Historically, marketing has largely “owned” content, leaving sales to request it when they need it or go trying to track it down themselves. This is a problem for many reasons, particularly when employees are spending 1.8 hours a day looking for content pieces (according to McKinsey). In an eight-hour workday, that’s almost one-quarter of the day; time that could – and should – be spent elsewhere.

This also leaves marketing and sales in an awkward handoff or even power struggle, one at the mercy of the other and certainly not working in cahoots. So, the answer is clear: marketing and sales must come together in providing content and creating a consistent experience. But to do so, marketing must fuel sales with the right content.

Organize Your Content Library

The crux of the solution really comes down to organization. You have the content, but who knows where it lives or how it’s categorized? Imagine how it feels for a salesperson to go in search of a specific white paper, only to get lost down the rabbit hole of other white papers intended for other buyers at other stages of the buying journey.

To prevent this, and help your sales team find the content they need quickly, organize your content library. Use tags to group content pieces together based on the specific structure that matters most at your organization. For example, you might tag each piece of content with its format, topic, persona, use case, need, industry and buying stage.

Then, when a salesperson goes to pull a particular content piece for a prospect, they can do so in a matter of minutes. Not only do they save time in their own day (and their fellow marketers’), but they also save the prospect time by getting them what they need right now.

Learn & Improve

When we venture out into a new way of doing something, like orchestrating content to fuel our sales team, we’re all bound to make mistakes. But that’s ok. Mistakes can actually be very useful tools; however, only when you use them as a teacher. When you review your mishaps in order to realize what went wrong, you learn something so you can improve next time.

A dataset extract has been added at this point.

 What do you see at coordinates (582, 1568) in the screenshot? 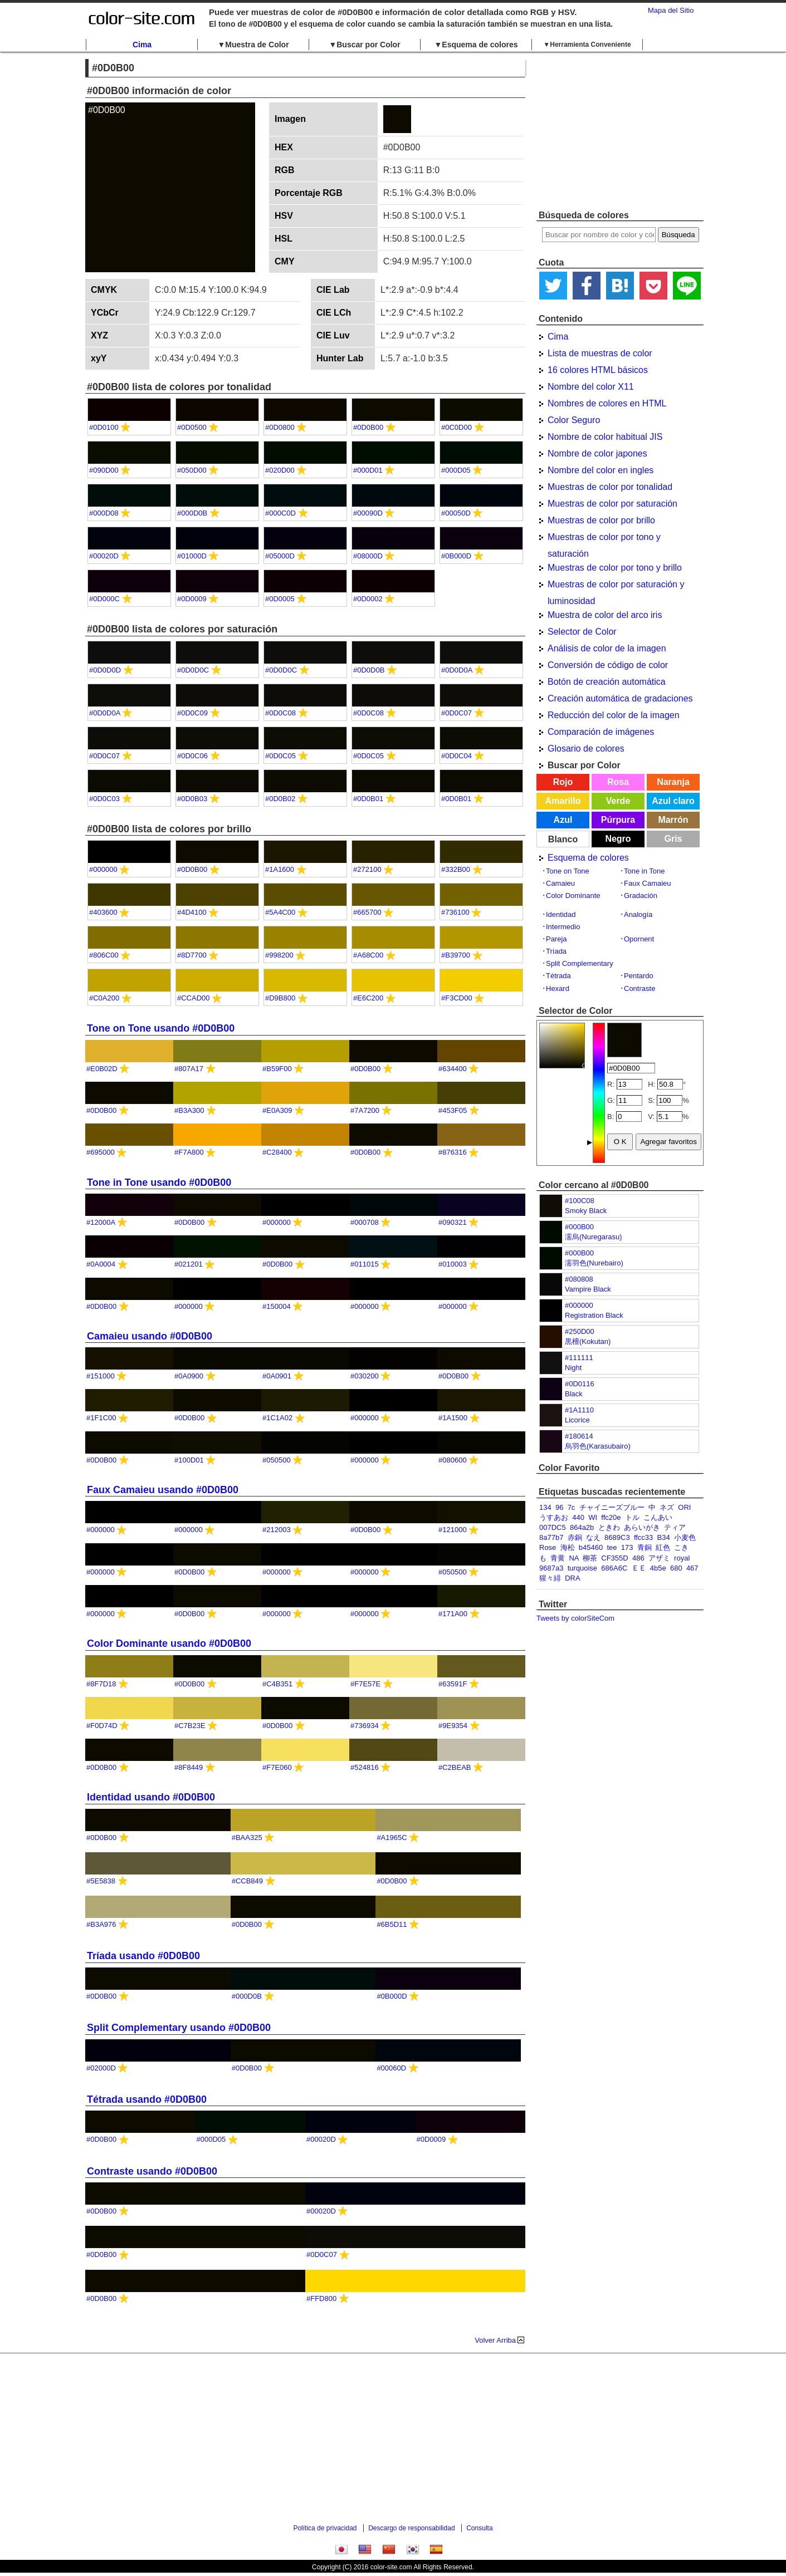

The same applies here. If you don’t notice when a tactic goes south, you’ll never know to try a different tactic. And this is why the right metrics and insights are so important. For example, your sales team should be able to go into your analytics to see what content pieces have worked in a specific stage of the buyer journey before, and then mirror that for a current prospect in the same stage. Having access to marketing metrics and content metrics analytics allows them to identify what’s working from a sales perspective, and then refine, learn and improve from it.

In order to give buyers the information they need to buy, marketing must first give sales teams what they need to share relevant, timely content. Once you have this interplay mastered, you’ll be amazed by just how much time is saved, and how much marketing and sales are able to truly serve buyers – together.